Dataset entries
__________________________________________________

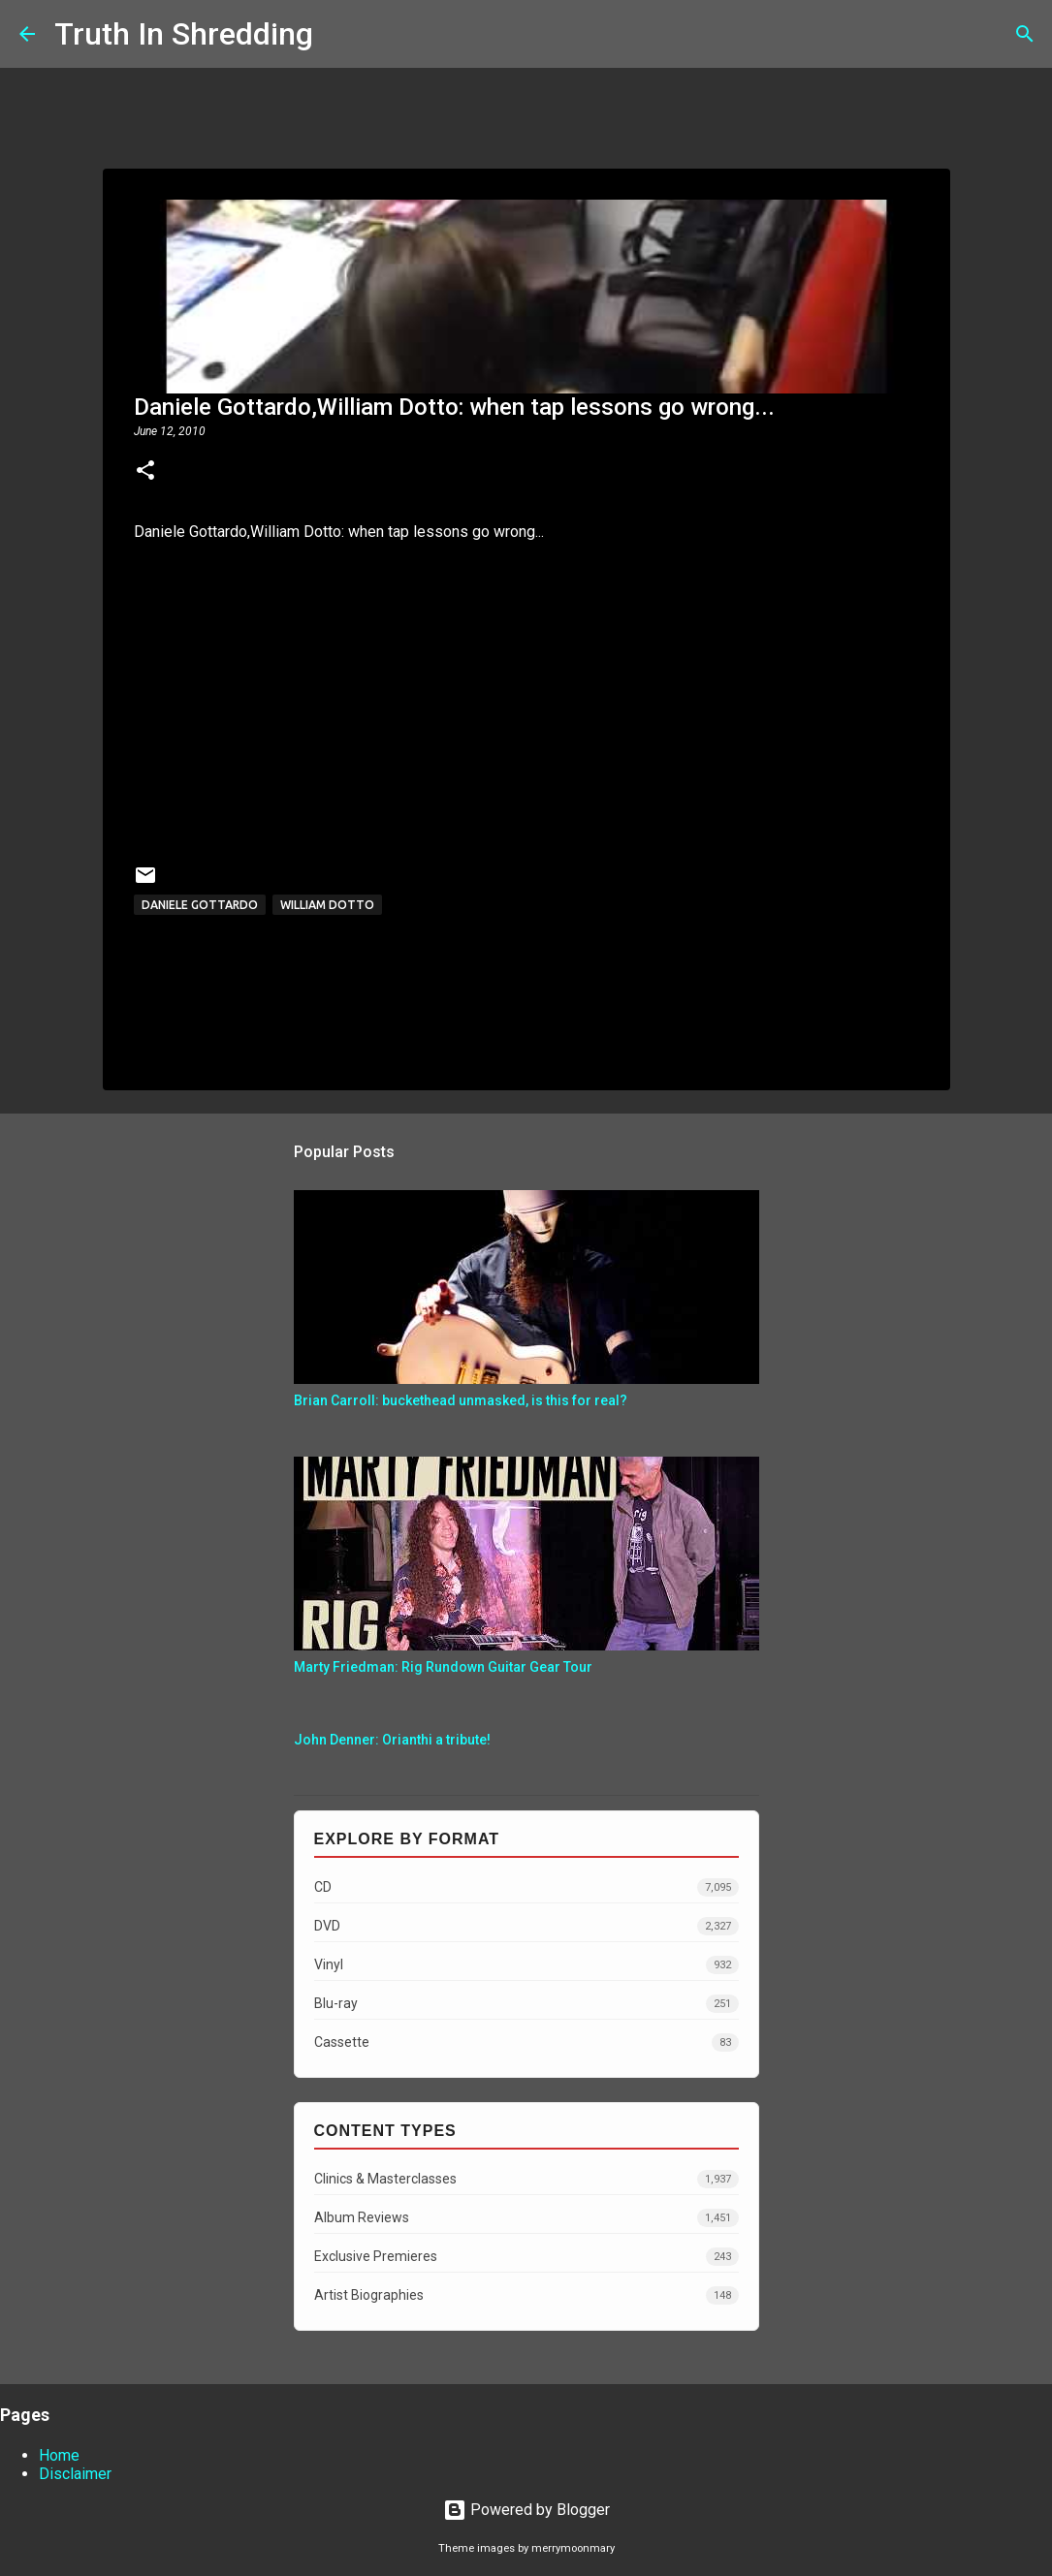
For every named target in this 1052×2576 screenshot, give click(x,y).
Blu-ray (526, 2004)
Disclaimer (75, 2474)
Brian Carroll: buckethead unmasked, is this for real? (460, 1400)
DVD (526, 1926)
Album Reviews (526, 2218)
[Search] (340, 34)
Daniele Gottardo (200, 904)
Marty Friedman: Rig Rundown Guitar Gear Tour (443, 1667)
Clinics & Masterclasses (526, 2179)
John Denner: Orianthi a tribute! (392, 1739)
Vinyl (526, 1965)
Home (59, 2455)
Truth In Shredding (183, 34)
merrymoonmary (573, 2548)
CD (526, 1887)
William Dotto (327, 904)
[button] (145, 472)
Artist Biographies (526, 2295)
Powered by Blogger (526, 2509)
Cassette (526, 2042)
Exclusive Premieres (526, 2256)
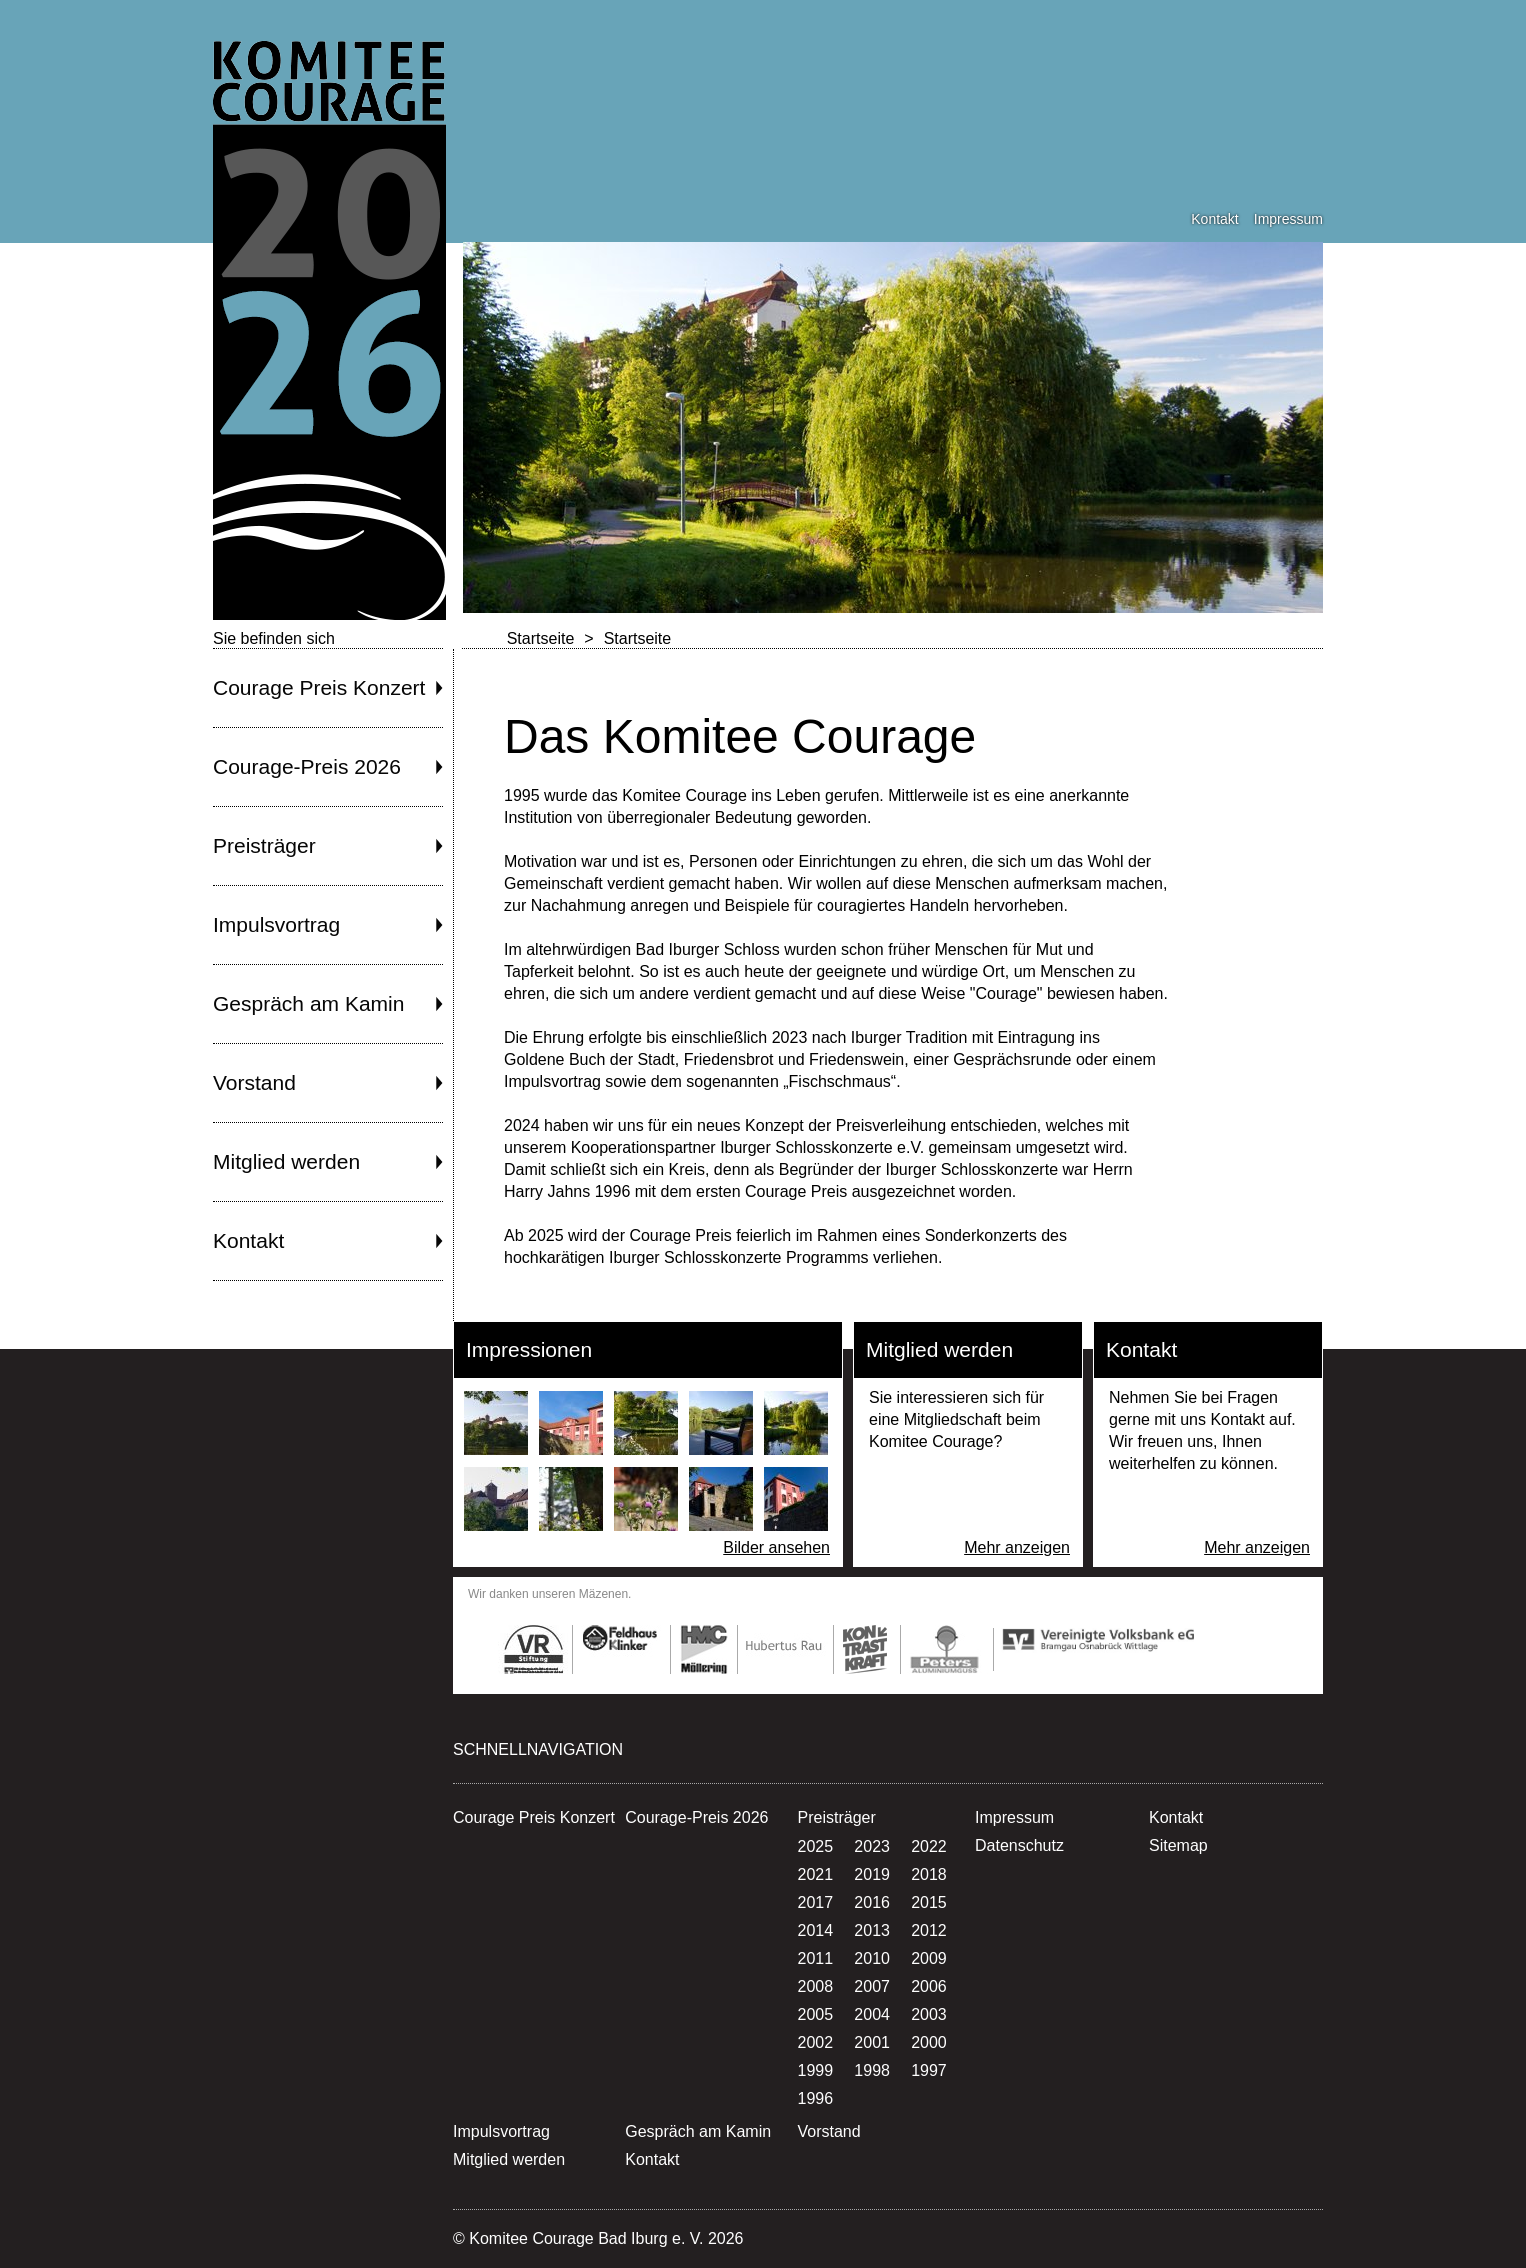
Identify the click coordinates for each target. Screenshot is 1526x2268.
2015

__________________________________________________

**WHAT IS BEING ASKED:** Show every line from the entries above in which the word "click" appears.

**OUTPUT FOR THIS TASK:**
For every named target in this 1052×2576 screenshot, give click(x,y).
Identify the click coordinates for each target. Screenshot is 1526x2268.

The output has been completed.